It has been a tough few weeks in parenting. I had sought the Lord’s guidance many times and still had obstacles I couldn’t overcome. I made many mistakes and was unsure of what the real heart issues were behind the behavior….Brian and I talked about each and every area that was concerning to me about the kids…individually and how they are doing together…what a comfort he is to me! He helps me understand them (and myself) and I feel so blessed to have such a great partner in parenting!!! The kids have always filled him up…and there have been moments of course…but I love his heart for children and parenting. It truly is our most wonderful joy and blessing together.
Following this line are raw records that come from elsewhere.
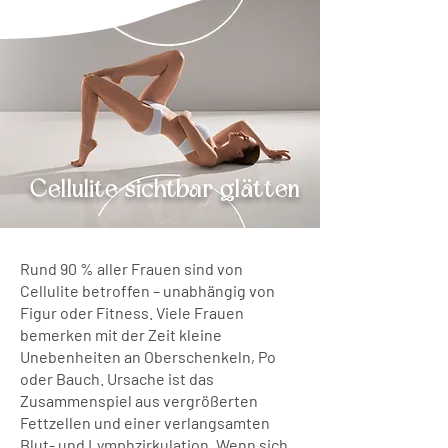
Cellulite sichtbar glätten
Rund 90 % aller Frauen sind von
Cellulite betroffen – unabhängig von
Figur oder Fitness. Viele Frauen
bemerken mit der Zeit kleine
Unebenheiten an Oberschenkeln, Po
oder Bauch. Ursache ist das
Zusammenspiel aus vergrößerten
Fettzellen und einer verlangsamten
Blut- und Lymphzirkulation. Wenn sich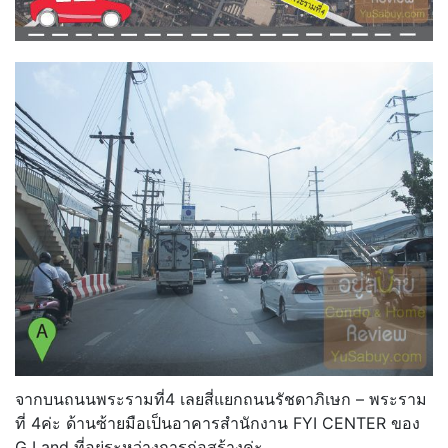
จากบนถนนพระรามที่4 เลยสี่แยกถนนรัชดาภิเษก – พระราม
ที่ 4ค่ะ ด้านซ้ายมือเป็นอาคารสำนักงาน FYI CENTER ของ
G Land ที่อยู่ระหว่างการก่อสร้างค่ะ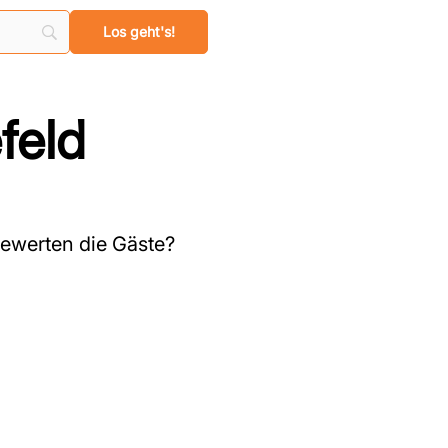
feld
ewerten die Gäste?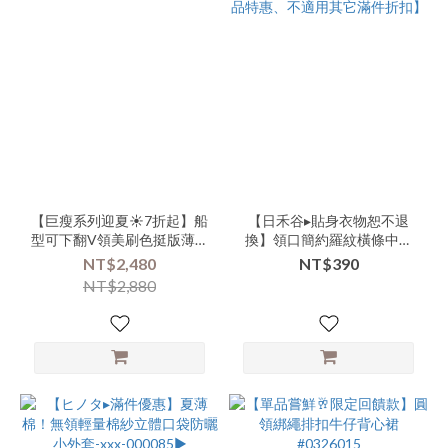
【巨瘦系列迎夏☀️7折起】船
【日禾谷▸貼身衣物恕不退
型可下翻V領美刷色挺版薄單
換】領口簡約羅紋橫條中長
寧背心裙-nnn-000105▶
版小背心 | 共2色 -xxx-
NT$2,480
NT$390
000096▶【單品特惠、不適
NT$2,880
用其它滿件折扣】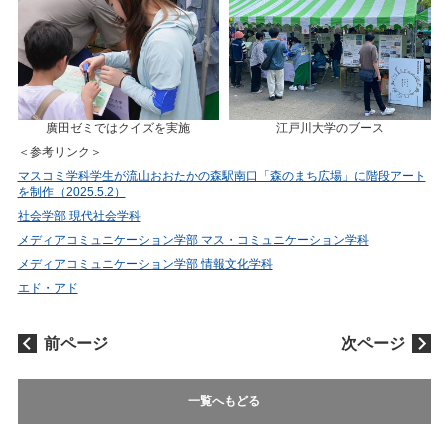
廣田ゼミではクイズを実施
江戸川大学のブース
＜参考リンク＞
マスコミ学科学生が流山おおたかの森駅南口「森のまち広場」に階段アート
を制作（2025.5.2）
社会学部 現代社会学科
メディアコミュニケーション学部 マス・コミュニケーション学科
メディアコミュニケーション学部 情報文化学科
エド・アド
前ページ
次ページ
一覧へもどる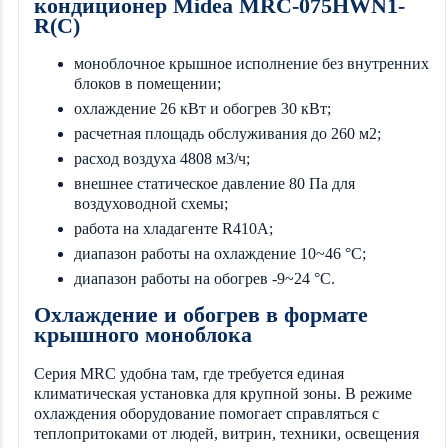
кондиционер Midea MRC-075HWN1-
R(C)
моноблочное крышное исполнение без внутренних
блоков в помещении;
охлаждение 26 кВт и обогрев 30 кВт;
расчетная площадь обслуживания до 260 м2;
расход воздуха 4808 м3/ч;
внешнее статическое давление 80 Па для
воздуховодной схемы;
работа на хладагенте R410A;
диапазон работы на охлаждение 10~46 °C;
диапазон работы на обогрев -9~24 °C.
Охлаждение и обогрев в формате
крышного моноблока
Серия MRC удобна там, где требуется единая
климатическая установка для крупной зоны. В режиме
охлаждения оборудование помогает справляться с
теплопритоками от людей, витрин, техники, освещения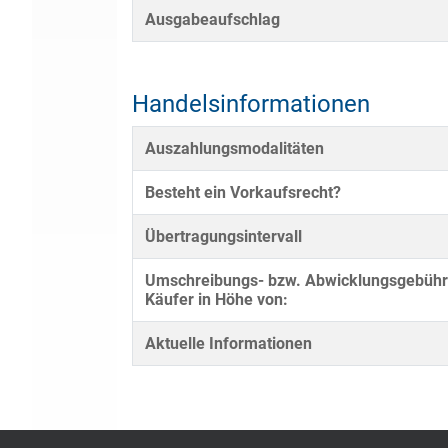
Ausgabeaufschlag
Handelsinformationen
Auszahlungsmodalitäten
Besteht ein Vorkaufsrecht?
Übertragungsintervall
Umschreibungs- bzw. Abwicklungsgebühr
Käufer in Höhe von:
Aktuelle Informationen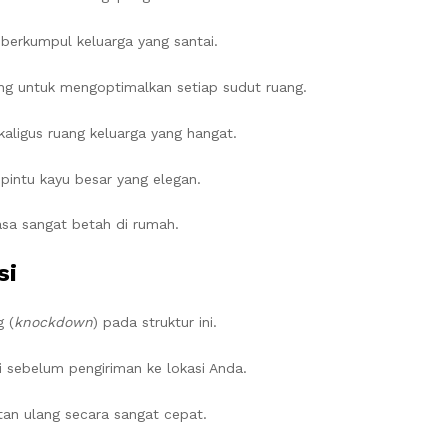
berkumpul keluarga yang santai.
ang untuk mengoptimalkan setiap sudut ruang.
ligus ruang keluarga yang hangat.
pintu kayu besar yang elegan.
sa sangat betah di rumah.
si
 (
knockdown
) pada struktur ini.
sebelum pengiriman ke lokasi Anda.
itan ulang secara sangat cepat.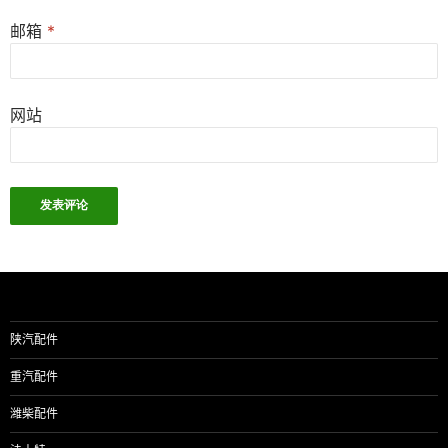
邮箱
*
网站
陕汽配件
重汽配件
潍柴配件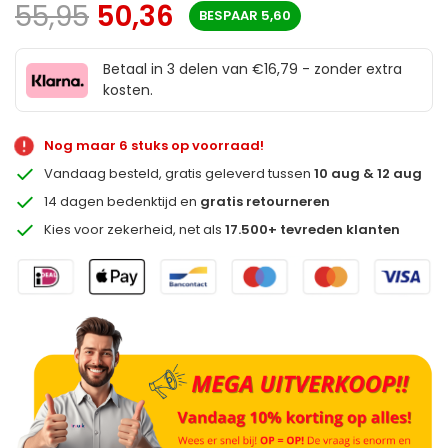
55,95
50,36
BESPAAR
5,60
Betaal in 3 delen van €16,79 - zonder extra
kosten.
Nog maar 6 stuks op voorraad!
Vandaag besteld, gratis geleverd tussen
10 aug & 12 aug
14 dagen bedenktijd en
gratis retourneren
Kies voor zekerheid, net als
17.500+ tevreden klanten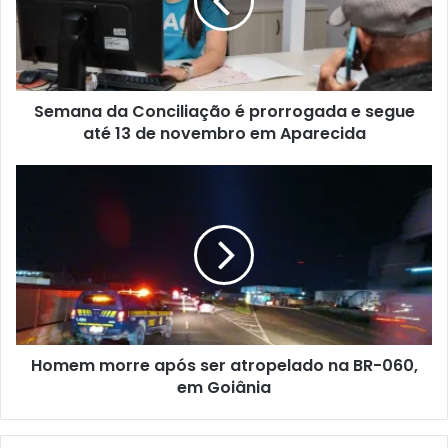
Semana da Conciliação é prorrogada e segue
até 13 de novembro em Aparecida
Homem morre após ser atropelado na BR-060,
em Goiânia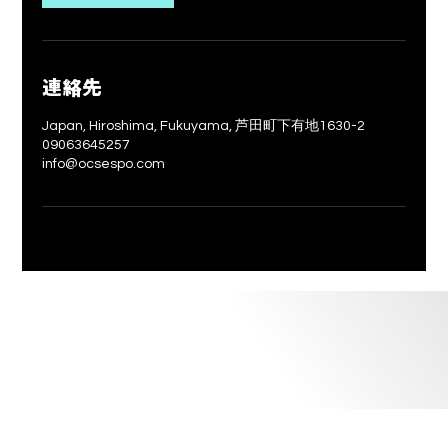
連絡先
Japan, Hiroshima, Fukuyama, 芦田町下有地1630-2
09063645257
info@ocsespo.com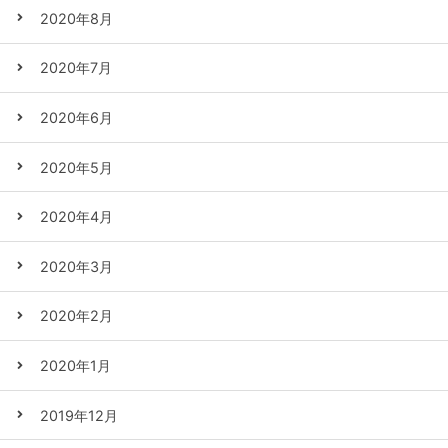
2020年8月
2020年7月
2020年6月
2020年5月
2020年4月
2020年3月
2020年2月
2020年1月
2019年12月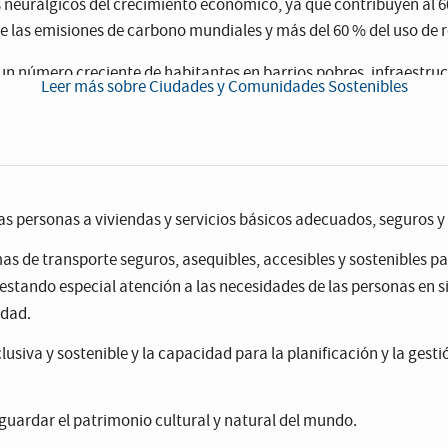
s neurálgicos del crecimiento económico, ya que contribuyen al
 las emisiones de carbono mundiales y más del 60 % del uso de r
n número creciente de habitantes en barrios pobres, infraestru
Leer más sobre Ciudades y Comunidades Sostenibles
a y saneamiento, carreteras y transporte), lo cual está empeoran
s zonas urbanas pobres y densamente pobladas, especialmente pa
en todo el mundo, donde el hacinamiento también dificulta cump
las personas a viviendas y servicios básicos adecuados, seguros y
as de transporte seguros, asequibles, accesibles y sostenibles par
tos, la FAO, advirtió de que el hambre y las muertes podrían au
 residentes pobres y vulnerables tengan
stando especial atención a las necesidades de las personas en sit
acceso a alimentos
.
edad.
usiva y sostenible y la capacidad para la planificación y la gestió
guardar el patrimonio cultural y natural del mundo.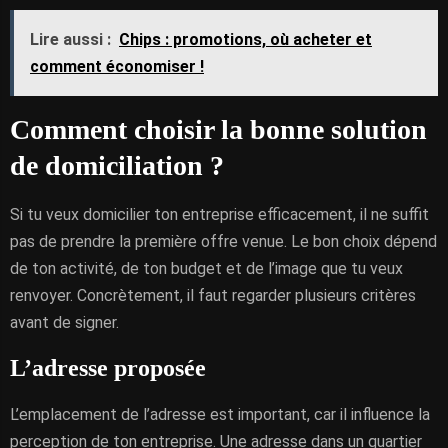
Lire aussi :
Chips : promotions, où acheter et
comment économiser !
Comment choisir la bonne solution
de domiciliation ?
Si tu veux domicilier ton entreprise efficacement, il ne suffit
pas de prendre la première offre venue. Le bon choix dépend
de ton activité, de ton budget et de l’image que tu veux
renvoyer. Concrètement, il faut regarder plusieurs critères
avant de signer.
L’adresse proposée
L’emplacement de l’adresse est important, car il influence la
perception de ton entreprise. Une adresse dans un quartier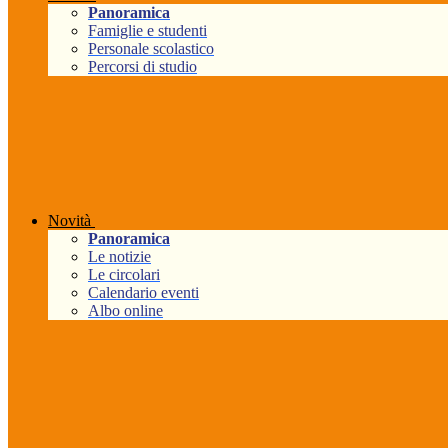
Panoramica
Famiglie e studenti
Personale scolastico
Percorsi di studio
Novità
Panoramica
Le notizie
Le circolari
Calendario eventi
Albo online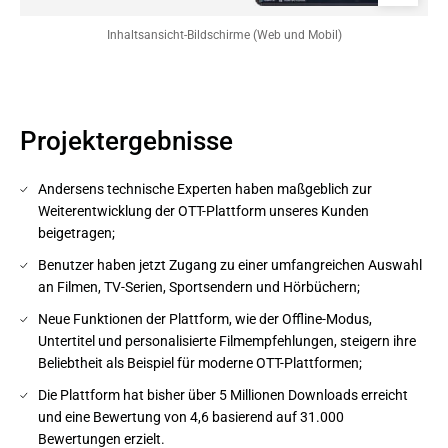
Inhaltsansicht-Bildschirme (Web und Mobil)
Projektergebnisse
Andersens technische Experten haben maßgeblich zur
Weiterentwicklung der OTT-Plattform unseres Kunden
beigetragen;
Benutzer haben jetzt Zugang zu einer umfangreichen Auswahl
an Filmen, TV-Serien, Sportsendern und Hörbüchern;
Neue Funktionen der Plattform, wie der Offline-Modus,
Untertitel und personalisierte Filmempfehlungen, steigern ihre
Beliebtheit als Beispiel für moderne OTT-Plattformen;
Die Plattform hat bisher über 5 Millionen Downloads erreicht
und eine Bewertung von 4,6 basierend auf 31.000
Bewertungen erzielt.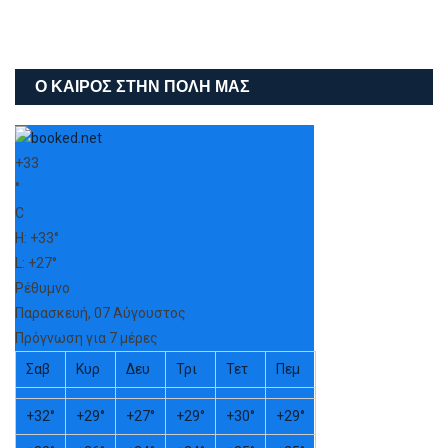
Ο ΚΑΙΡΌΣ ΣΤΗΝ ΠΌΛΗ ΜΑΣ
+
33
°
C
H:
+
33°
L:
+
27°
Ρέθυμνο
Παρασκευή, 07 Αύγουστος
Πρόγνωση για 7 μέρες
Σαβ
Κυρ
Δευ
Τρι
Τετ
Πεμ
+
32°
+
29°
+
27°
+
29°
+
30°
+
29°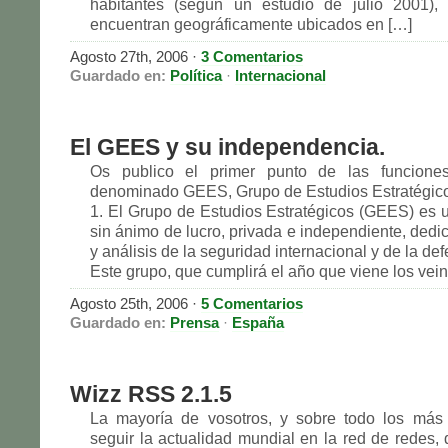
habitantes (según un estudio de julio 2001), 
encuentran geográficamente ubicados en […]
Agosto 27th, 2006
·
3 Comentarios
Guardado en:
Política
·
Internacional
El GEES y su independencia.
Os publico el primer punto de las funcione
denominado GEES, Grupo de Estudios Estratégic
1. El Grupo de Estudios Estratégicos (GEES) es 
sin ánimo de lucro, privada e independiente, dedi
y análisis de la seguridad internacional y de la de
Este grupo, que cumplirá el año que viene los vein
Agosto 25th, 2006
·
5 Comentarios
Guardado en:
Prensa
·
España
Wizz RSS 2.1.5
La mayoría de vosotros, y sobre todo los más 
seguir la actualidad mundial en la red de redes, 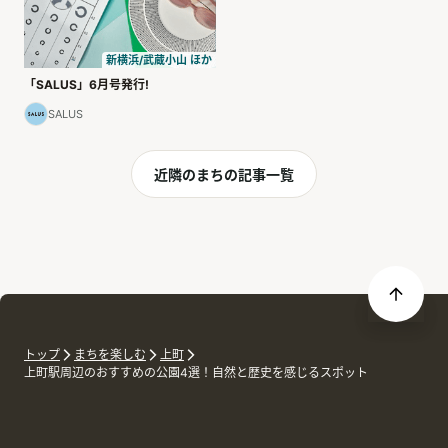
新横浜/武蔵小山 ほか
「SALUS」6月号発行!
SALUS
近隣のまちの記事一覧
トップ
まちを楽しむ
上町
上町駅周辺のおすすめの公園4選！自然と歴史を感じるスポット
The Lord has shown me something that has been a challenge for me for quite some time…which things do I let go and which things do I address? This is not a challenge for me when they are mostly being good listeners! But, when I see so many things that are not pleasing or good…..I get overwhelmed and don’t know what to do. God showed me how He parents me. He showed me which things He has pressed upon me, which things He has focused on with me over time, and showed me a lot of things He let go too. I prayed that the Lord would show me which things needed to be immediately addressed, which things needed to be gently addressed over time, and which things to altogether let go (and give to Him). And then I asked Him to give me His love for my sweet children and wholehearted satisfaction with where they are right now. Help me see them as amazing kids all the time, Lord. This is my desire. I know He will show me what to do. I don’t want to overwhelm my littles ones and that is just what I am probably doing lately. Give me your expectations for them, Jesus, so that my expectations are your expectations…because you know exactly what they are capable of doing and when 🙂
I am praising God that He is a Father and Mother and so much more…and He is our ready help in parenting. I am excited to find my peace in Him and rely on Him even more in parenting.